Construct number	Fusion sites (aa residues)	Fusion sites (nucleotides)
1	K2/K3: 265/242	K2/K3: 981/875
2	K2/K3: 461/442	K2/K3: 1569/1475
3	K3/K2: 242/265	K3/K2: 875/981
	K2/K3: 461/442	K2/K3: 1569/1475
4	K3/K2: 242/265	K3/K2: 875/981
5	K3/K2: 366/386	K3/K2: 1250/1344
6	K3/K2: 442/461	K3/K2: 1475/1569
7	K3/K2: 242/265	K3/K2: 875/981
	K2/K3: 613/598	K2/K3: 2028/1946
8	K3/K2: 242/265	K3/K2: 875/981
	K2/K3: 563/542	K2/K3: 1875/1792
9	K3/K2: 400/420	K3/K2: 1352/1446
	K2/K3: 563/542	K2/K3: 1875/1792
10	K3/K2: 442/461	K3/K2: 1475/1569
	K2/K3: 563/542	K2/K3: 1875/1792
11	K3/K2: 366/386	K3/K2: 1250/1344
	K2/K3: 537/523	K2/K3: 1800/1718
12	K3/K2: 366/386	K3/K2: 1250/1344
	K2/K3: 485/467	K2/K3: 1641/1547

Kindlin2, GenBank accession #BC017327 (GI 33878545); kindlin3, GenBank accession #NM178443 (GI 215983054).
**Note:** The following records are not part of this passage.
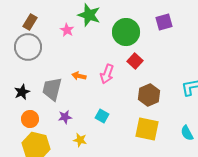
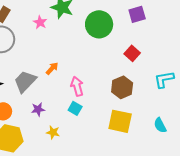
red square: (135, 61) -> (132, 53), moved
pink arrow: (107, 74) -> (77, 86), moved, turned 144
orange arrow: (79, 76) -> (52, 68), turned 120
gray trapezoid: (52, 89) -> (25, 81), turned 30

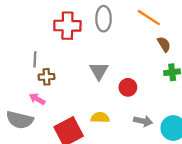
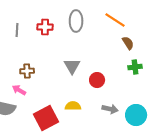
red cross: (67, 26) -> (45, 27), size x0.7
gray line: (35, 59) -> (17, 30), moved

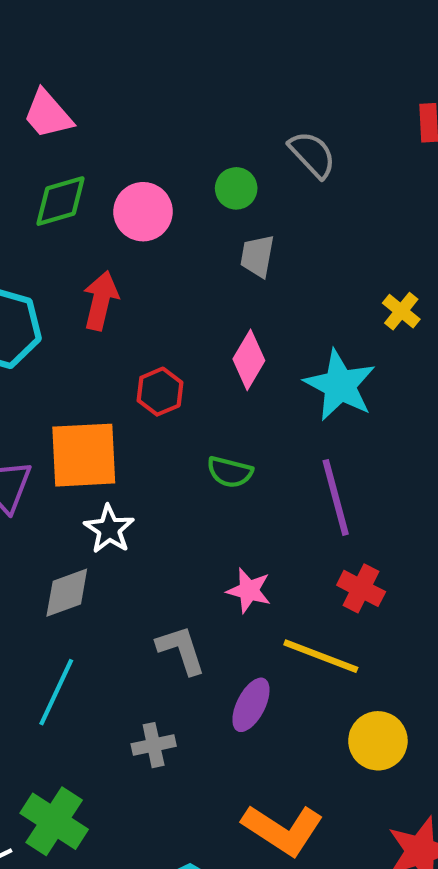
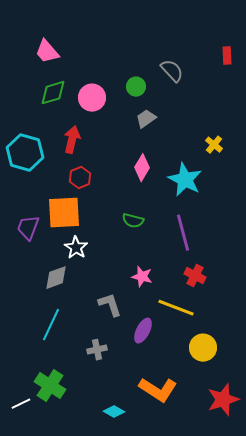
gray trapezoid: (257, 256) -> (146, 119), turned 45
red hexagon: (160, 392) -> (80, 178), moved

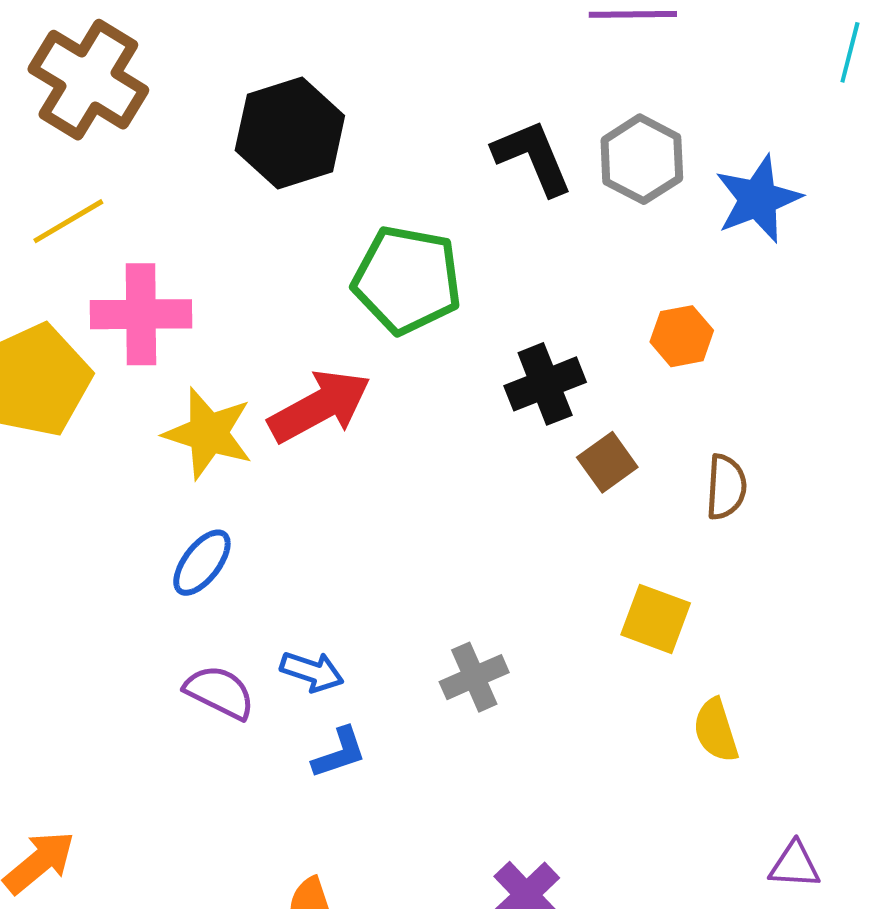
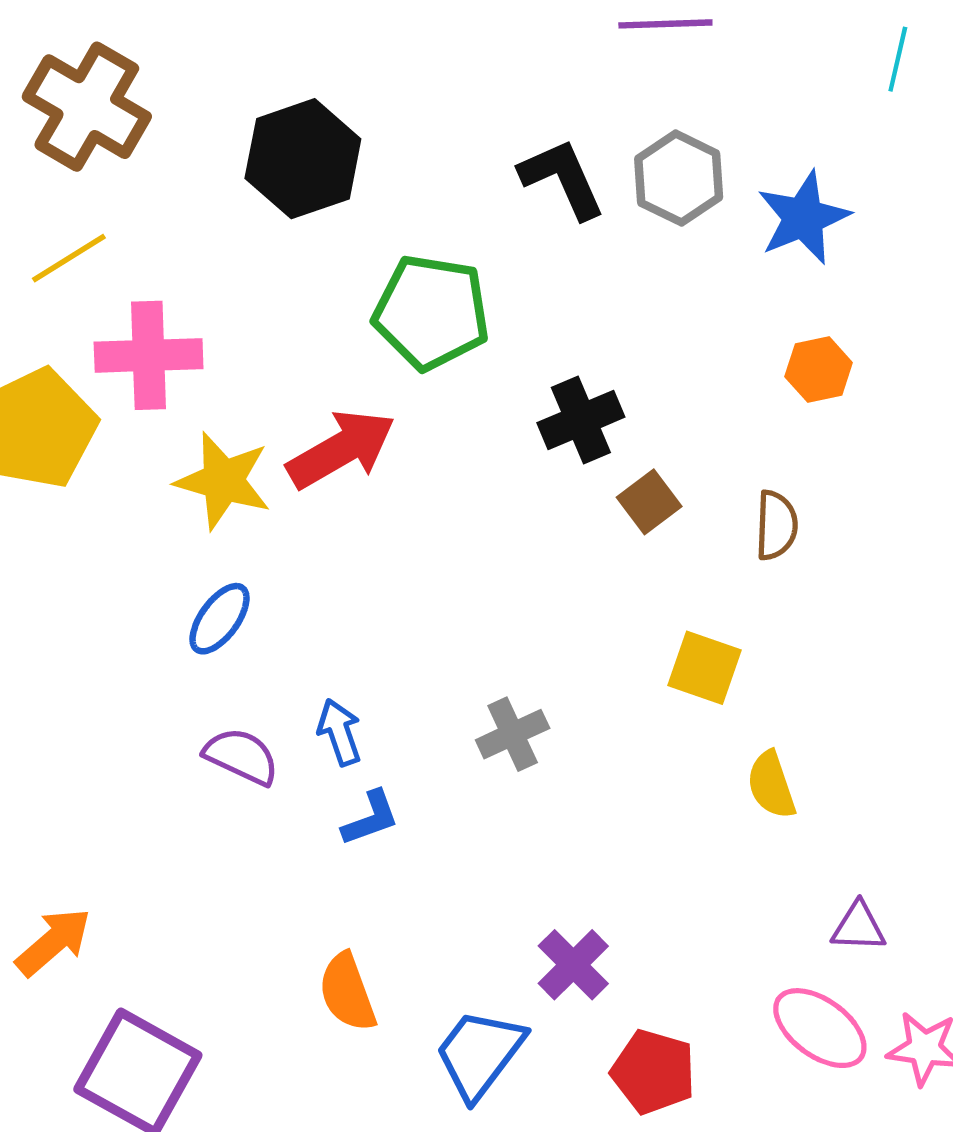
orange hexagon: (682, 336) -> (819, 370), moved
blue arrow: (312, 672) -> (339, 732), turned -126

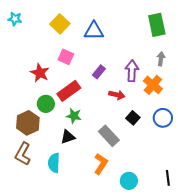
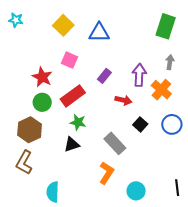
green rectangle: (157, 25) -> (166, 26), turned 30
green circle: (46, 104) -> (42, 102), moved
cyan semicircle: (54, 163) -> (53, 192), moved

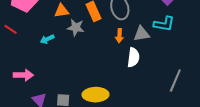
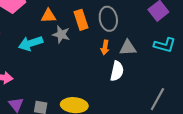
cyan L-shape: (164, 24) -> (165, 45), moved
cyan arrow: (47, 39) -> (31, 43), size x1.6

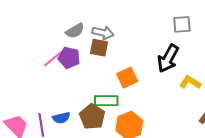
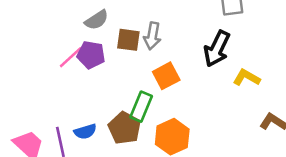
gray arrow: (103, 33) -> (152, 36), moved, turned 90
green rectangle: (106, 101) -> (141, 107), turned -65

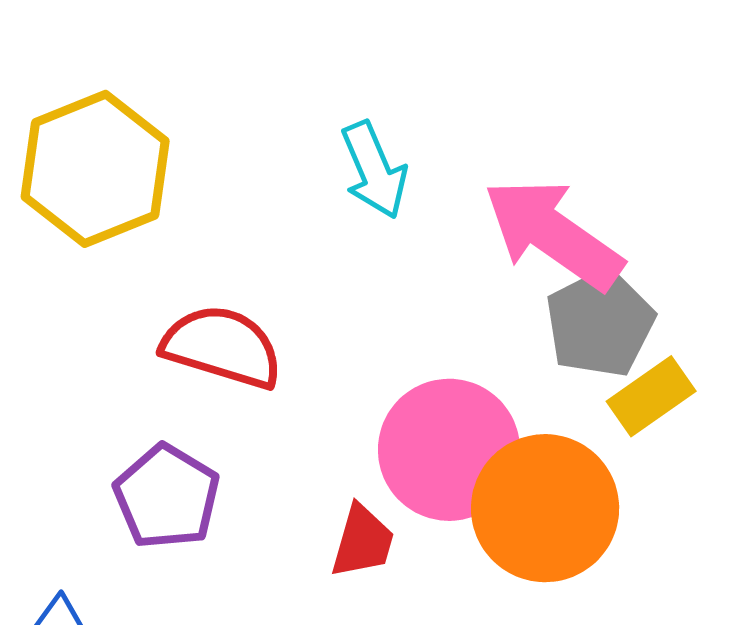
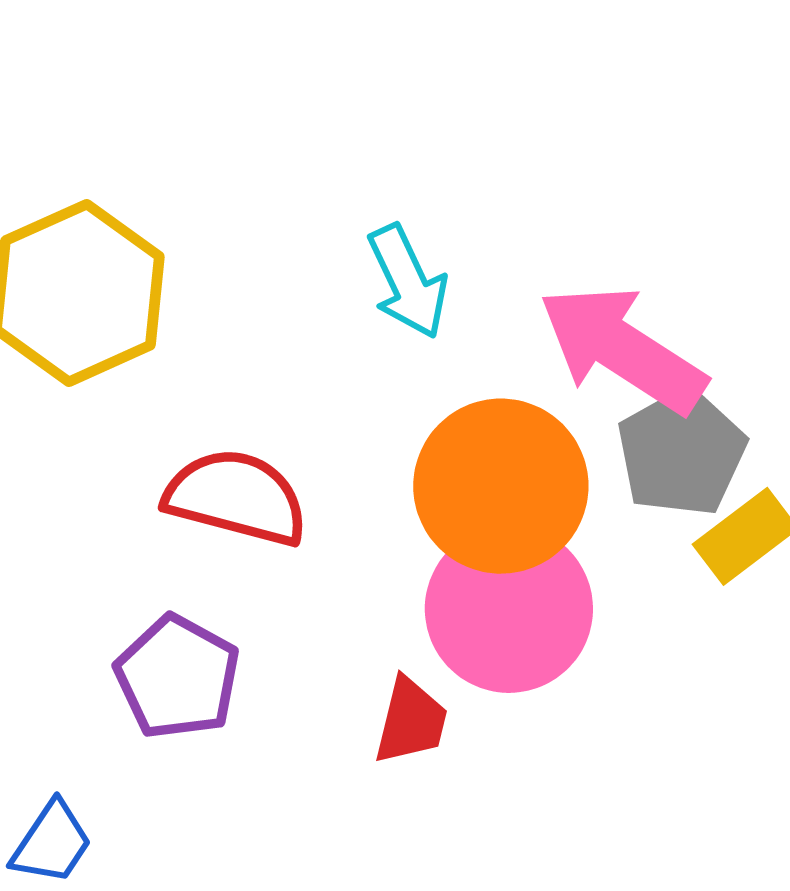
orange circle: (545, 508) -> (501, 486), moved

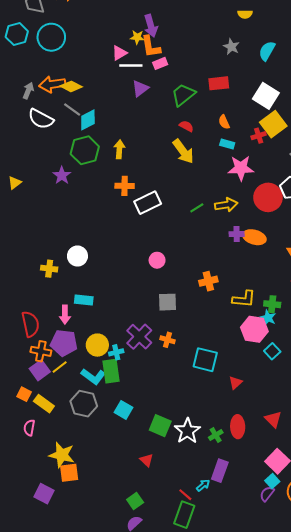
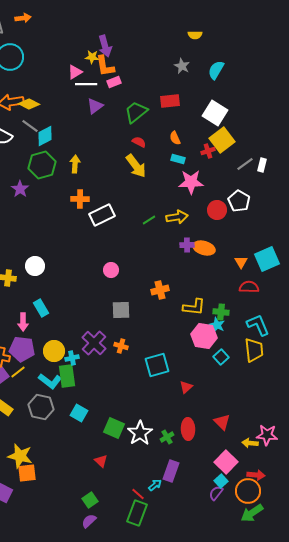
red circle: (268, 197) -> (217, 210), size x0.7
cyan rectangle: (84, 300) -> (41, 308), turned 54
cyan square: (205, 360) -> (157, 365), turned -30

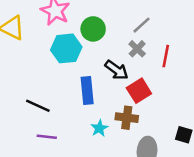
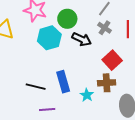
black arrow: (117, 70) -> (82, 39), moved
blue rectangle: (87, 91) -> (63, 82), moved

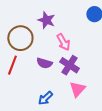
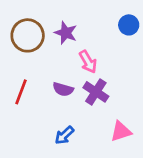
brown circle: (20, 38) -> (28, 35), moved
pink triangle: (77, 89) -> (121, 131), moved, turned 30

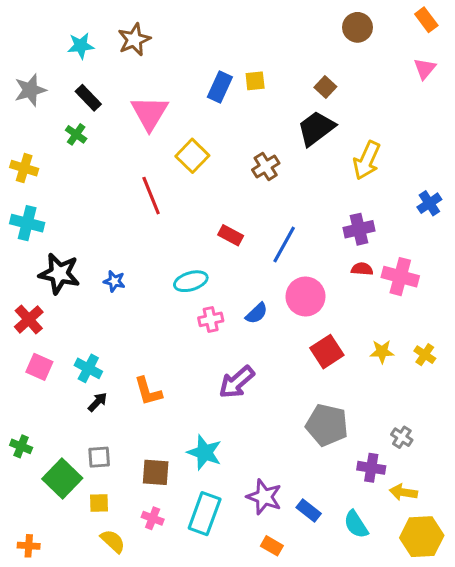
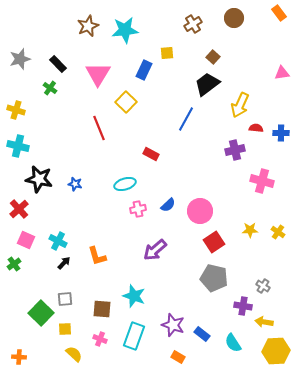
cyan star: (81, 46) -> (125, 30), moved, size x1.5
pink triangle: (425, 69) -> (282, 73), moved, turned 42
blue rectangle: (220, 87) -> (144, 70), moved
brown cross: (266, 167) -> (193, 24), moved
blue cross: (429, 203) -> (281, 133), turned 35
blue line: (284, 245) -> (186, 119), moved
red semicircle: (362, 269) -> (256, 128), moved
pink circle: (305, 296) -> (200, 211), moved
red square: (327, 352) -> (214, 242), moved
green cross: (21, 446) -> (14, 264), moved, turned 32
Cell culture, transfection, microscopy, and colocalization analysis

Primary bovine aortic endothelial cells (BAECs) were cultured in DMEM supplemented with 10% fetal bovine serum, 4 mM glutamine, and penicillin and streptomycin at 37°C with 5% CO2. The cells were transfected with GFP-K2, GFP-K3, or GFP-K2/3 chimeras using Lipofectamine 2000 reagent (Invitrogen, Carlsbad, CA) according to the manufacturer's instructions. At 24 h after the transfection, the cells were replated on fibronectin-coated coverslips 5 (μg/ml) and fixed 16 h later. For vinculin colocalization studies, the cells were stained for vinculin with mouse monoclonal antibody (clone 7F9; eBioscence, San Diego, CA), and Alexa 564–conjugated anti- mouse secondary antibody. Confocal fluorescent images from the bottom cell surfaces were captured on green (for GFP) and red (for vinculin) channels using a Leica TCS SP5 II laser scanning confocal microscope with 63× oil objective (Leica Microsystems, Wetzlar, Germany). The same settings were applied to all samples. Only cells within a narrow range of eGFP expression level were included in the analysis. The expression level for eGFP K2 was 5 ± 1 times that of endogenous kindlin 2, as quantified using kindlin 2 antibody; the expression level of the rest of the eGFP fusion proteins was matched to that of eGFP K2 based on eGFP intensity. On average, there was no significant difference in eGFP intensity levels between analyzed samples. For colocalization analysis, areas of individual cells were selected by tracing the cell edge, and colocalization coefficient (R) values for red and green channels were determined using the colocalization threshold function of Fiji software (National Institutes of Health, Bethesda, MD). At least six cells for each construct from two independent experiments were analyzed. Percentage of R values for different constructs, R(X), from the difference between the R values of K2 and K3 was calculated as 100% × [R(X) − R(K3)]/[R(K2) − R(K3)]. For evaluation of kindlin expression levels, the cells were stained with rabbit polyclonal kindlin 2 and kindlin 3 antibodies, followed by Alexa 564–conjugated anti-rabbit secondary antibody, as described previously (Bialkowska ).